>>>

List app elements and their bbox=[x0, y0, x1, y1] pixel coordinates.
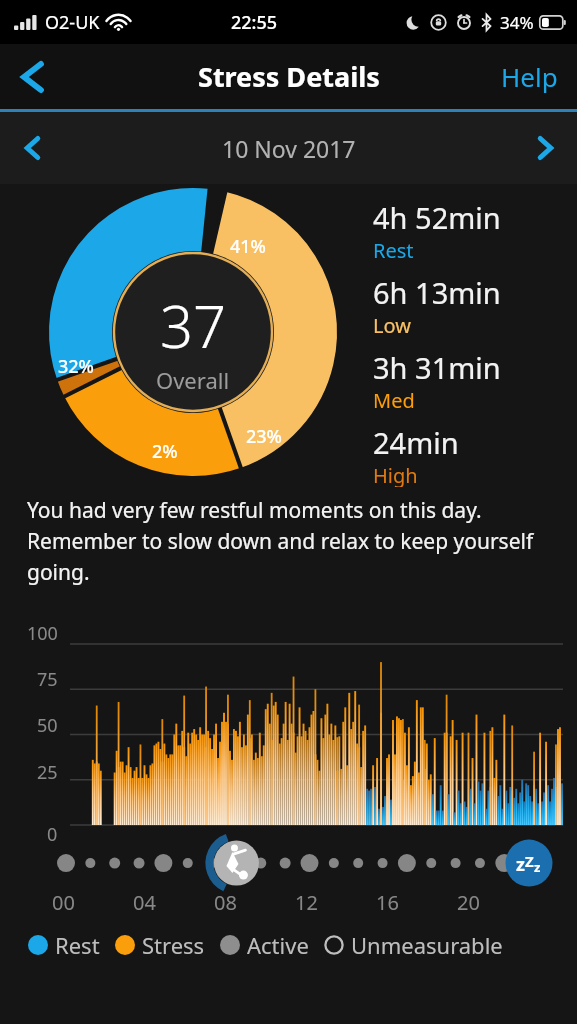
staticText: O2-UK bbox=[45, 10, 100, 35]
staticText: Med bbox=[373, 387, 415, 414]
staticText: Stress Details bbox=[198, 58, 380, 95]
button[interactable]: Active bbox=[220, 930, 309, 960]
staticText: 34% bbox=[500, 11, 534, 34]
button[interactable]: Back bbox=[0, 44, 64, 109]
staticText: Low bbox=[373, 312, 411, 339]
staticText: High bbox=[373, 462, 418, 487]
button[interactable]: Unmeasurable bbox=[324, 930, 503, 960]
staticText: 20 bbox=[457, 889, 480, 916]
button[interactable]: Help bbox=[482, 44, 577, 109]
staticText: 37 bbox=[160, 286, 227, 365]
button[interactable]: Rest bbox=[28, 930, 100, 960]
staticText: 16 bbox=[376, 889, 399, 916]
staticText: z bbox=[516, 852, 525, 877]
staticText: 6h 13min bbox=[373, 273, 501, 312]
staticText: 00 bbox=[52, 889, 75, 916]
staticText: z bbox=[534, 858, 541, 876]
button[interactable]: Next day bbox=[513, 116, 577, 180]
staticText: Stress bbox=[142, 930, 205, 960]
button[interactable]: Stress bbox=[115, 930, 205, 960]
staticText: 2% bbox=[152, 439, 178, 464]
staticText: 0 bbox=[47, 822, 58, 847]
staticText: 4h 52min bbox=[373, 198, 501, 237]
staticText: 25 bbox=[37, 760, 58, 785]
staticText: Rest bbox=[55, 930, 100, 960]
staticText: 12 bbox=[295, 889, 318, 916]
staticText: 08 bbox=[214, 889, 237, 916]
button[interactable]: Previous day bbox=[0, 116, 64, 180]
staticText: 100 bbox=[27, 621, 58, 646]
staticText: 75 bbox=[37, 667, 58, 692]
staticText: Unmeasurable bbox=[351, 930, 503, 960]
staticText: Rest bbox=[373, 237, 414, 264]
staticText: You had very few restful moments on this… bbox=[27, 496, 553, 586]
staticText: Help bbox=[501, 59, 558, 94]
staticText: 24min bbox=[373, 423, 459, 462]
staticText: Active bbox=[247, 930, 309, 960]
staticText: Overall bbox=[156, 365, 230, 395]
staticText: 10 Nov 2017 bbox=[222, 133, 356, 164]
staticText: Z bbox=[525, 851, 534, 871]
staticText: 32% bbox=[58, 354, 94, 379]
staticText: 41% bbox=[230, 234, 266, 259]
staticText: 50 bbox=[37, 713, 58, 738]
staticText: 23% bbox=[246, 424, 282, 449]
staticText: 22:55 bbox=[231, 10, 278, 35]
staticText: 04 bbox=[133, 889, 156, 916]
staticText: 3h 31min bbox=[373, 348, 501, 387]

<<<

[About this task]: Which of the lines above hold the string "Active"? Copy each one.

[Result below]:
button[interactable]: Active bbox=[220, 930, 309, 960]
staticText: Active bbox=[247, 930, 309, 960]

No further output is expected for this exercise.